Face aux fortes chaleurs, les militants syndicaux de l'établissement de santé pointent «un écart important entre les dispositifs présentés par la direction et la réalité vécue par les agents et les patients».
Communiqué de la CGT du CHU Dijon Bourgogne du 25 juin 2026 :lors de l’instance F3SCT (formation spécialisée en santé, sécurité et conditions de travail) les témoignages des agents confirment une situation devenue insoutenable.
La direction a présenté les mesures mises en œuvre pour faire face aux épisodes caniculaires : déploiement de climatiseurs mobiles, priorisation de certains secteurs, gestion des capacités de production de froid et interventions techniques sur les installations défaillantes.
Pour la CGT, les très nombreux témoignages déclarés ces derniers jours démontrent cependant un écart important entre les dispositifs présentés et la réalité vécue par les agents et les patients.
Les signalements concernent de nombreux secteurs : maternité, neurologie, oncologie, rééducation, cardiologie, consultations pédiatriques, hospitalisation complète, site de Champmaillot personnes âgées… Les températures relevées atteignent régulièrement 30 à 38°C dans certains locaux.
Les conséquences sont désormais clairement identifiées et délétères pour les patients, fatigue, céphalées et difficultés de concentration pour les professionnels, dégradation des conditions de travail, interrogations sur la conservation de certains médicaments, risque accru d'épuisement des équipes et d’absentéisme.
La CGT a rappelé que les épisodes de chaleur intense ne constituent plus des situations exceptionnelles mais un risque professionnel durable qui doit être pleinement intégré dans l'organisation du travail et les politiques d'investissement de l'établissement.
Face à cette situation, la CGT a demandé :
- un suivi quotidien des températures dans les services ;
- une accélération de l'attribution des équipements de rafraîchissement ;
- la vérification immédiate des conditions de conservation des médicaments ;
- des mesures réelles d'aménagement du travail et des temps de pause ;
- l'intégration du risque chaleur dans le DUERP (Document unique d'évaluation des risques professionnels), au PAPRIPACT (Programme Annuel de Prévention des Risques Professionnels et d'Amélioration des Conditions de Travail),
- un véritable plan d'adaptation du CHU au changement climatique.
Pour la CGT, lorsque des chambres de maternité atteignent 32°C, que certains bureaux dépassent 35°C ou que des patients fragiles reçoivent leurs soins dans des locaux surchauffés, il ne s'agit plus d'une question de confort mais bien d'un enjeu majeur de santé au travail et de sécurité des soins.
La direction annonce à partir du dernier week-end de juin, un renfort des équipes par des étudiants en contrat, dont la mission sera le rafraichissement des patients… Pourquoi avoir attendu 10 jours pour réagir à une situation climatique qui revient année après année de façon plus aiguë.
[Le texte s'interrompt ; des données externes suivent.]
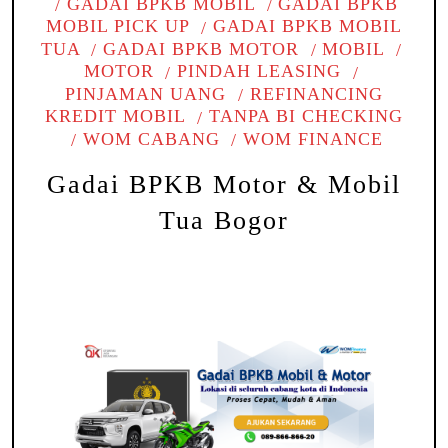
GADAI BPKB MOBIL
GADAI BPKB
MOBIL PICK UP
GADAI BPKB MOBIL
TUA
GADAI BPKB MOTOR
MOBIL
MOTOR
PINDAH LEASING
PINJAMAN UANG
REFINANCING
KREDIT MOBIL
TANPA BI CHECKING
WOM CABANG
WOM FINANCE
Gadai BPKB Motor & Mobil
Tua Bogor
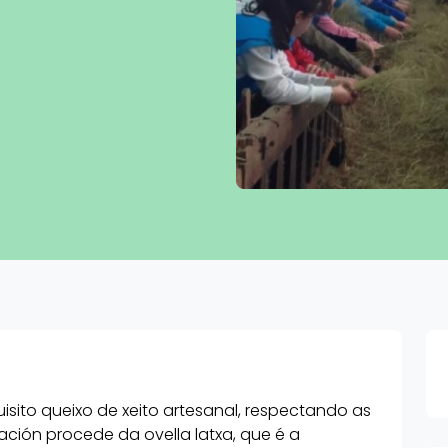
isito queixo de xeito artesanal, respectando as
ración procede da ovella latxa, que é a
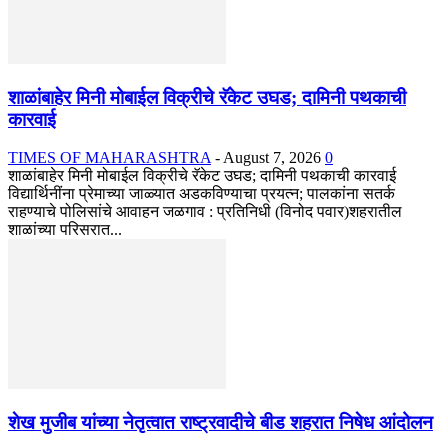
शाळांबाहेर मिनी मोबाईल विक्रीचे रॅकेट उघड; दामिनी पथकाची
कारवाई
TIMES OF MAHARASHTRA
-
August 7, 2026
0
शाळांबाहेर मिनी मोबाईल विक्रीचे रॅकेट उघड; दामिनी पथकाची कारवाई
विद्यार्थिनींना प्रेमाच्या जाळ्यात अडकविण्याचा प्रयत्न; पालकांना सतर्क
राहण्याचे पोलिसांचे आवाहन जळगाव : प्रतिनिधी (विनोद पवार)शहरातील
शाळांच्या परिसरात...
शेख मुजीब यांच्या नेतृत्वात राष्ट्रवादीचे बीड शहरात निषेध आंदोलन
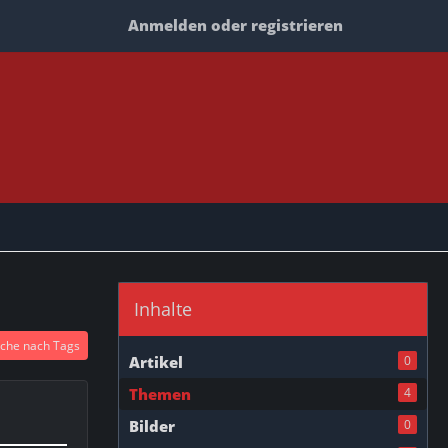
Anmelden oder registrieren
Inhalte
che nach Tags
Artikel
0
Themen
4
Bilder
0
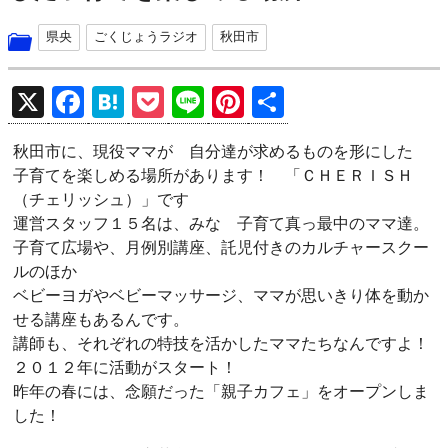
県央
ごくじょうラジオ
秋田市
X
F
H
P
Li
Pi
共
a
at
o
n
nt
有
秋田市に、現役ママが 自分達が求めるものを形にした
ce
e
ck
e
er
子育てを楽しめる場所があります！ 「ＣＨＥＲＩＳＨ
b
n
et
es
（チェリッシュ）」です
o
a
t
運営スタッフ１５名は、みな 子育て真っ最中のママ達。
子育て広場や、月例別講座、託児付きのカルチャースクー
o
ルのほか
k
ベビーヨガやベビーマッサージ、ママが思いきり体を動か
せる講座もあるんです。
講師も、それぞれの特技を活かしたママたちなんですよ！
２０１２年に活動がスタート！
昨年の春には、念願だった「親子カフェ」をオープンしま
した！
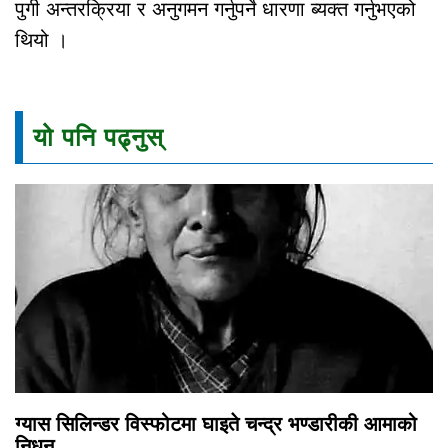
पुगी अन्तरक्रिया र अनुगमन गर्नुपर्ने धारणा ब्यक्त गर्नुभएको
थियो ।
यो पनि पढ्नुस्
ग्यास सिलिन्डर विस्फोटमा घाइते चन्द्र भण्डारीकी आमाको
निधन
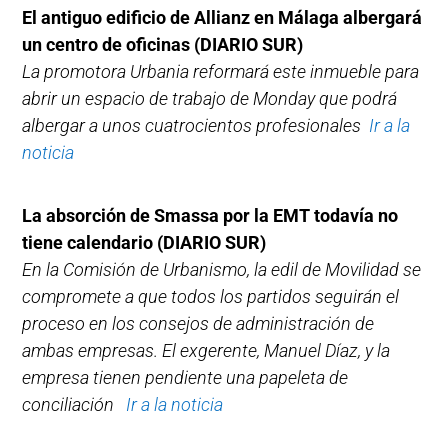
El antiguo edificio de Allianz en Málaga albergará
un centro de oficinas
(DIARIO SUR)
La promotora Urbania reformará este inmueble para
abrir un espacio de trabajo de Monday que podrá
albergar a unos cuatrocientos profesionales
Ir a la
noticia
La absorción de Smassa por la EMT todavía no
tiene calendario
(DIARIO SUR)
En la Comisión de Urbanismo, la edil de Movilidad se
compromete a que todos los partidos seguirán el
proceso en los consejos de administración de
ambas empresas. El exgerente, Manuel Díaz, y la
empresa tienen pendiente una papeleta de
conciliación
Ir a la noticia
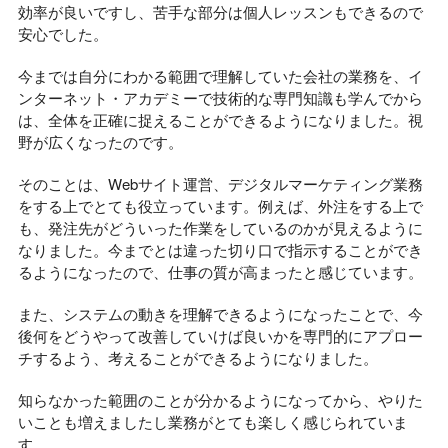
効率が良いですし、苦手な部分は個人レッスンもできるので
安心でした。
今までは自分にわかる範囲で理解していた会社の業務を、イ
ンターネット・アカデミーで技術的な専門知識も学んでから
は、全体を正確に捉えることができるようになりました。視
野が広くなったのです。
そのことは、Webサイト運営、デジタルマーケティング業務
をする上でとても役立っています。例えば、外注をする上で
も、発注先がどういった作業をしているのかが見えるように
なりました。今までとは違った切り口で指示することができ
るようになったので、仕事の質が高まったと感じています。
また、システムの動きを理解できるようになったことで、今
後何をどうやって改善していけば良いかを専門的にアプロー
チするよう、考えることができるようになりました。
知らなかった範囲のことが分かるようになってから、やりた
いことも増えましたし業務がとても楽しく感じられていま
す。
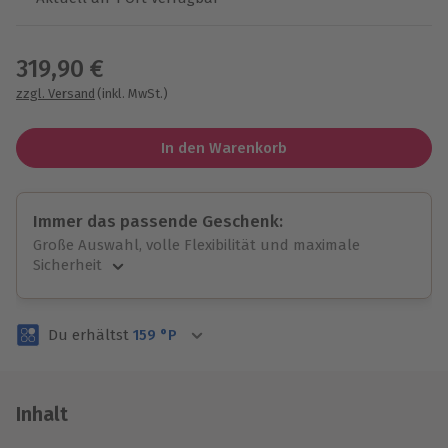
Wähle im nächsten Schritt einen Termin aus
319,90 €
zzgl. Versand
(inkl. MwSt.)
In den Warenkorb
Immer das passende Geschenk:
Große Auswahl, volle Flexibilität und maximale
Sicherheit
Große Auswahl
Über 9.000 unvergessliche Erlebnisse.
Du erhältst
159
°P
Volle Flexibilität
Jeder Gutschein für alle Erlebnisse einlösbar.
Maximale Sicherheit
3 Jahre gültig & verlängerbar.
Inhalt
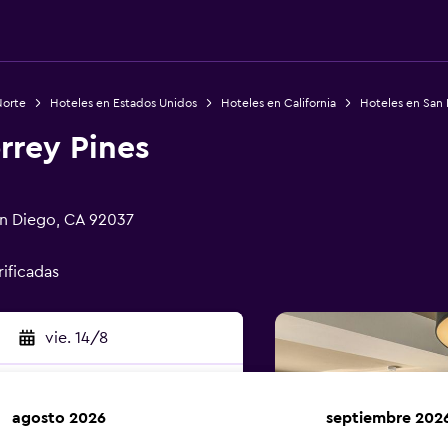
Norte
Hoteles en Estados Unidos
Hoteles en California
Hoteles en San
orrey Pines
an Diego, CA 92037
rificadas
vie. 14/8
agosto 2026
septiembre 202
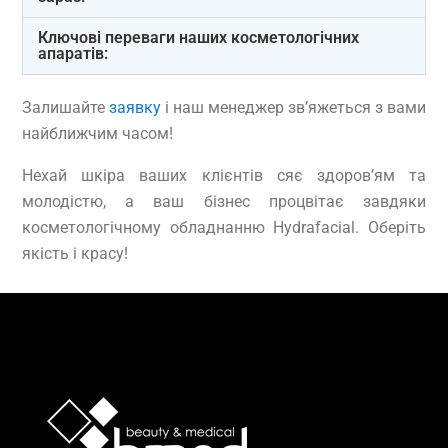
Ключові переваги наших косметологічних
апаратів:
Залишайте
заявку
і наш менеджер зв’яжеться з вами
найближчим часом!
Нехай шкіра ваших клієнтів сяє здоров’ям та
молодістю, а ваш бізнес процвітає завдяки
косметологічному обладнанню Hydrafacial. Оберіть
якість і красу!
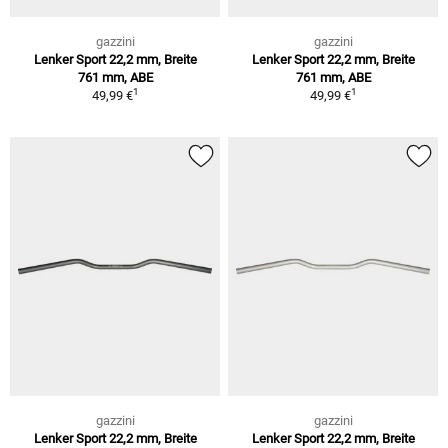
gazzini
gazzini
Lenker Sport 22,2 mm, Breite
Lenker Sport 22,2 mm, Breite
761 mm, ABE
761 mm, ABE
1
1
49,99 €
49,99 €
gazzini
gazzini
Lenker Sport 22,2 mm, Breite
Lenker Sport 22,2 mm, Breite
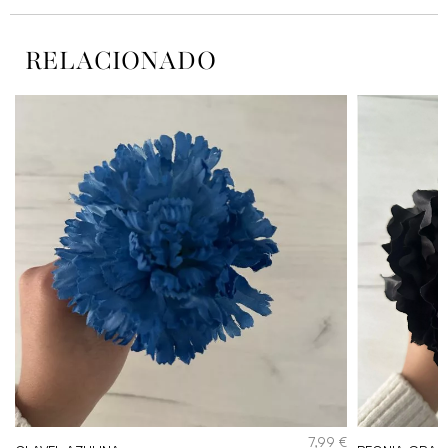
RELACIONADO
€
7,99
€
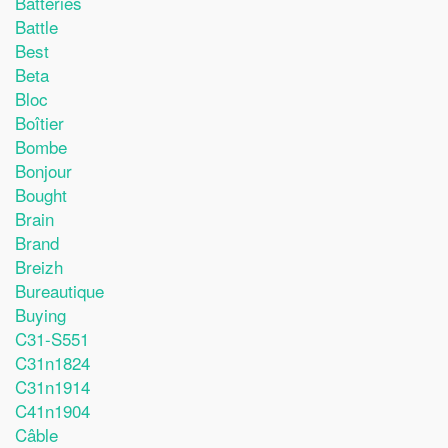
Batteries
Battle
Best
Beta
Bloc
Boîtier
Bombe
Bonjour
Bought
Brain
Brand
Breizh
Bureautique
Buying
C31-S551
C31n1824
C31n1914
C41n1904
Câble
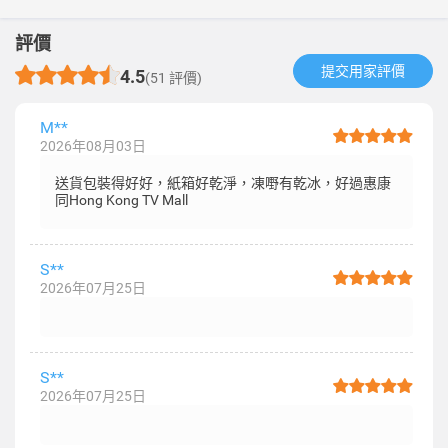
評價
提交用家評價​
4.5
(51 評價)
M**
2026年08月03日
送貨包裝得好好，紙箱好乾淨，凍嘢有乾冰，好過惠康
同Hong Kong TV Mall
S**
2026年07月25日
S**
2026年07月25日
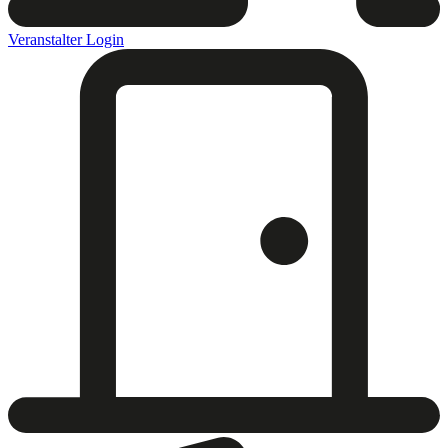
Veranstalter Login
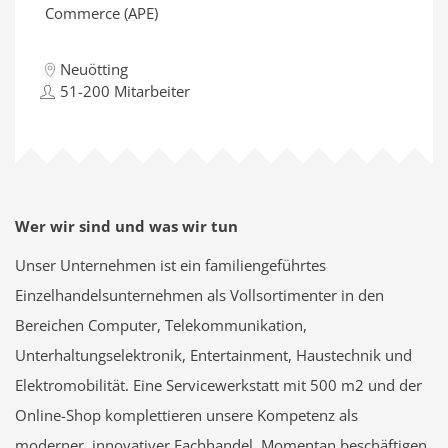
Commerce (APE)
Neuötting
51-200 Mitarbeiter
Wer wir sind und was wir tun
Unser Unternehmen ist ein familiengeführtes
Einzelhandelsunternehmen als Vollsortimenter in den
Bereichen Computer, Telekommunikation,
Unterhaltungselektronik, Entertainment, Haustechnik und
Elektromobilität. Eine Servicewerkstatt mit 500 m2 und der
Online-Shop komplettieren unsere Kompetenz als
moderner, innovativer Fachhandel. Momentan beschäftigen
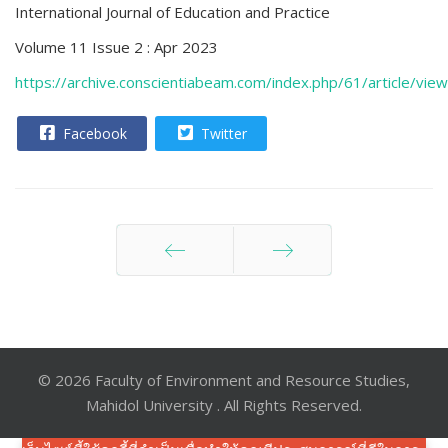
International Journal of Education and Practice
Volume 11 Issue 2 :
Apr 2023
https://archive.conscientiabeam.com/index.php/61/article/vi
Facebook
Twitter
ก่อนหน้า
ต่อไป
© 2026 Faculty of Environment and Resource Studies,
Mahidol University . All Rights Reserved.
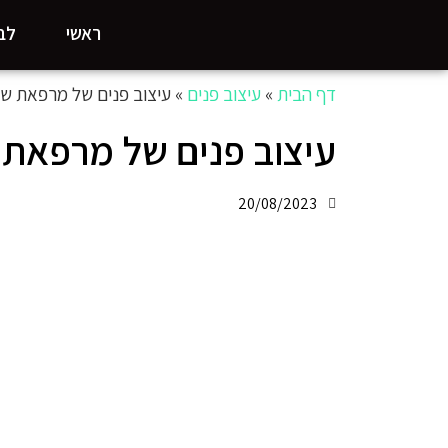
ראשי
לבי
דף הבית
»
עיצוב פנים
»
עיצוב פנים של מרפאת שי
עיצוב פנים של מרפאת ש
20/08/2023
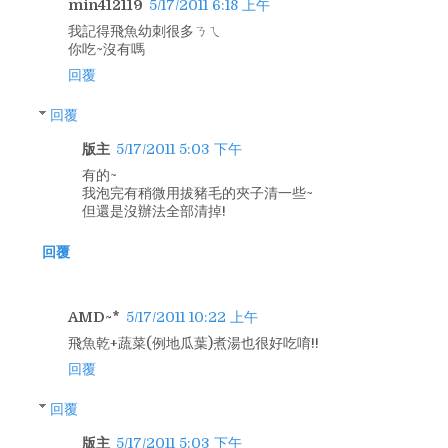
min412119
5/17/2011 6:18 上午
我記得飛魚幼刺很多ㄋㄟ
你吃~沒有嗎
回覆
回覆
版主
5/17/2011 5:03 下午
有的~
我泡完有稍微用拔豬毛的夾子清一些~
但還是沒辦法全部清掉!
回覆
AMD~*
5/17/2011 10:22 上午
飛魚乾+蔬菜(例地瓜葉)煮湯也很好吃唷!!
回覆
回覆
版主
5/17/2011 5:03 下午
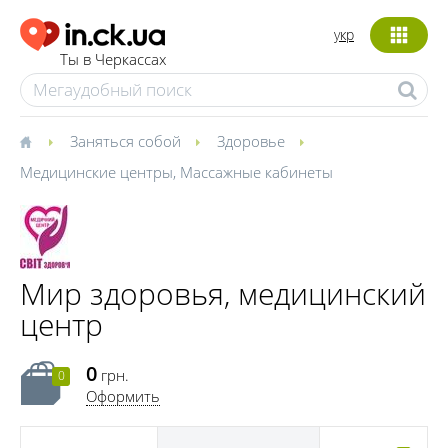
укр
Ты в Черкассах
Заняться собой
Здоровье
Медицинские центры
,
Массажные кабинеты
Мир здоровья, медицинский
центр
0
грн.
0
Оформить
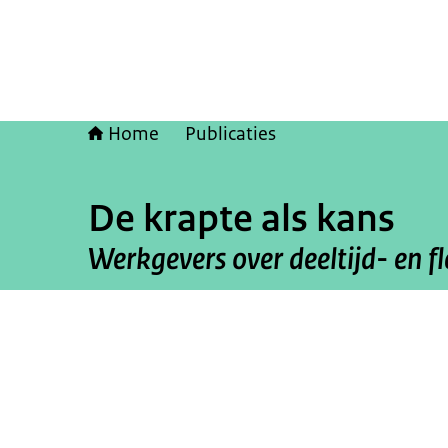
Home
Publicaties
De krapte als kans
Werkgevers over deeltijd- en f
Beeld: © Patricia Rehe / ANP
La réponse doit être structurelle car nous ne sommes plus dans l’évènement isolé.
Les choix capitalistes que les gouvernements successifs appliquent à la santé ont créé la vulnérabilité des hôpitaux. Ils les ont placés par les restrictions budgétaires et les compressions d’effectifs dans l’incapacité d’avoir la flexibilité nécessaire pour réagir efficacement. Pendant que les banquiers travaillent dans des sièges sociaux climatisés, comme le sont aussi les centres commerciaux, nos ainés comme nos nouveaux nés, nos blessés comme nos malades sont dans des chambres où les températures sont entre 30 et 35 degrés… Et nos personnels doivent répondre à une charge de travail majorée dans les mêmes conditions. Usagers, familles et personnels, nous devons ensemble nous mobiliser pour que cesse cette situation dénuée d’humanité et donc inadmissible.